I can't find my notes about the tso setting. I'm sure it's somewhere... As I recall, it was another "bug fix" that caused fragmented packets to be passed to snort, which then tried to match on disassembled pieces and snort would just pass the data without proper inspection. And, as far as I can tell, none of this is needed with nfq daq, as it delivers fully assembled packets by virtue of the queue mechanism.

In any case, if the setting is [fixed] then it's apparently hard coded into the driver or hardware, so you won't be able to change it.

Here are some explicit references to ethtool use in afpacket docs: https://github.com/snort3/libdaq/blob/master/modules/afpacket/README.afpacket.md#interface-preparation

But no equivalent mention in the nfq docs: https://github.com/snort3/libdaq/blob/master/modules/nfq/README.nfq.md

And some old discussion I had stashed that does mention segmentation in various forms: https://s3.amazonaws.com/snort-org-site/production/document_files/files/000/000/067/original/packet-offloading-issues.pdf

Oh, and that means that you also need to jack up the snaplen value as high as possible, i.e., 64k, as mentioned in that above link to the nfq README. From the snort3 documentation:

• int daq.snaplen = 1518: set snap length (same as -s) { 0:65535 }

So, CLI would be -s 65535 and in config files the equivalent would be in the daq section of local.lua:

daq = {
  snaplen = 65535,
  ...

EDIT: I did this on an x86 VM that was configured with only(!) 512 MB of RAM, and it locked the VM on snort startup. I had to back it way down to get snort to start, but then set the VM to have 1 GB RAM and it was ok with the full 64k snap buffer.

Yes that is good.

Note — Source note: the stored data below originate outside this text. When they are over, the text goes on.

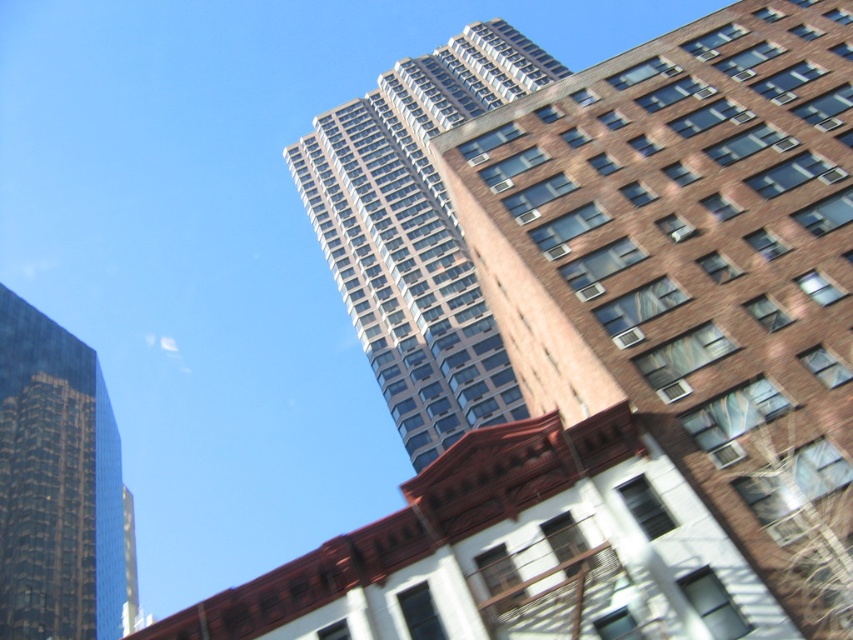 Question: Which point is closer to the camera?

Choices:
 (A) coord(105,524)
 (B) coord(375,156)

Answer: (A)

Question: Is glassy concrete skyscraper at center thinner than shiny glass skyscraper at left?

Choices:
 (A) yes
 (B) no

Answer: (B)

Question: Is brown brick building at upper center further to the viewer compared to shiny glass skyscraper at left?

Choices:
 (A) yes
 (B) no

Answer: (B)

Question: Estimate the real-world distances between objects in this image. Which object is closer to the shiny glass skyscraper at left?

Choices:
 (A) brown brick building at upper center
 (B) glassy concrete skyscraper at center

Answer: (B)

Question: Is brown brick building at upper center further to the viewer compared to glassy concrete skyscraper at center?

Choices:
 (A) no
 (B) yes

Answer: (A)

Question: Which object is positioned farthest from the shiny glass skyscraper at left?

Choices:
 (A) glassy concrete skyscraper at center
 (B) brown brick building at upper center

Answer: (B)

The problem will be to add exception rules to the queue script via /etc/config/snort because depending on whether masquerading is enabled or disabled the source ip address sent to the queue will change therefore the exception rules to be created will also change. If masquerading is enabled, Snort sees only the source Ip address of the outgoing network card. But when masquerading is disabled Snort sees the original Ip address. This is a problem in that you can enable masquerading between internal networks as well, so exception rules between internal networks would no longer work in one direction and would have to be changed. Which brings the next problem with itself since the outgoing address is always one of the device addresses of Openwrt for example 192.168.1.1 would exclude such a rule also everything which comes from 192.168.1.1.
Better use a snaplen = 65531 if I remember correctly it will skip too small packets without content.

If I remember the tests correctly it was a few weeks ago TSO had an influence on the upload and the simultaneous handling of several simultaneous connections became better.

@xxxx @efahl - do either of you guys run snort3 on x86-64? If so, pull https://github.com/openwrt/packages/pull/21471 and modify the Makefile for snort3 as I show in the PR. It will build with hyperscan. Interested for you guys to test with it. If you don't want build your own packages, I can share the ones I built with you.

Interesting it is, problem is I use the stable Openwrt line and it is not compatible with the builds for the Development Snapshot builds. And to build a package for the stable Openwrt line now is nonsensical because a new stable version is already on the horizon and the Snort version in the current stable version is totally outdated anyway. If you are sure that the build is also on the release candidate you could share the package and I update to v23.05.0-rc2 and test it there. I hope the RC2 doesn't have the problem with my wlan modules which I had with a development snapshot build some time ago.

According to this, the snort version on that branch corresponding to v23.05.0-rc2 should be current, just a few sub versions behind snapshot.

I just checkout out openwrt-23.05 and built hyperscan for it rather than for snapshot. This way you can just install the two packages (snort3 and hyperscan-runtime) and have all the other packages matching that branch of packages.

Target system (x86)
Subtarget (x86_64)
Target Profile (Generic x86/64)

Here is a link to the two packages. Let me know how it goes!

@efahl - let me know if you want packages for snapshot and I can push them.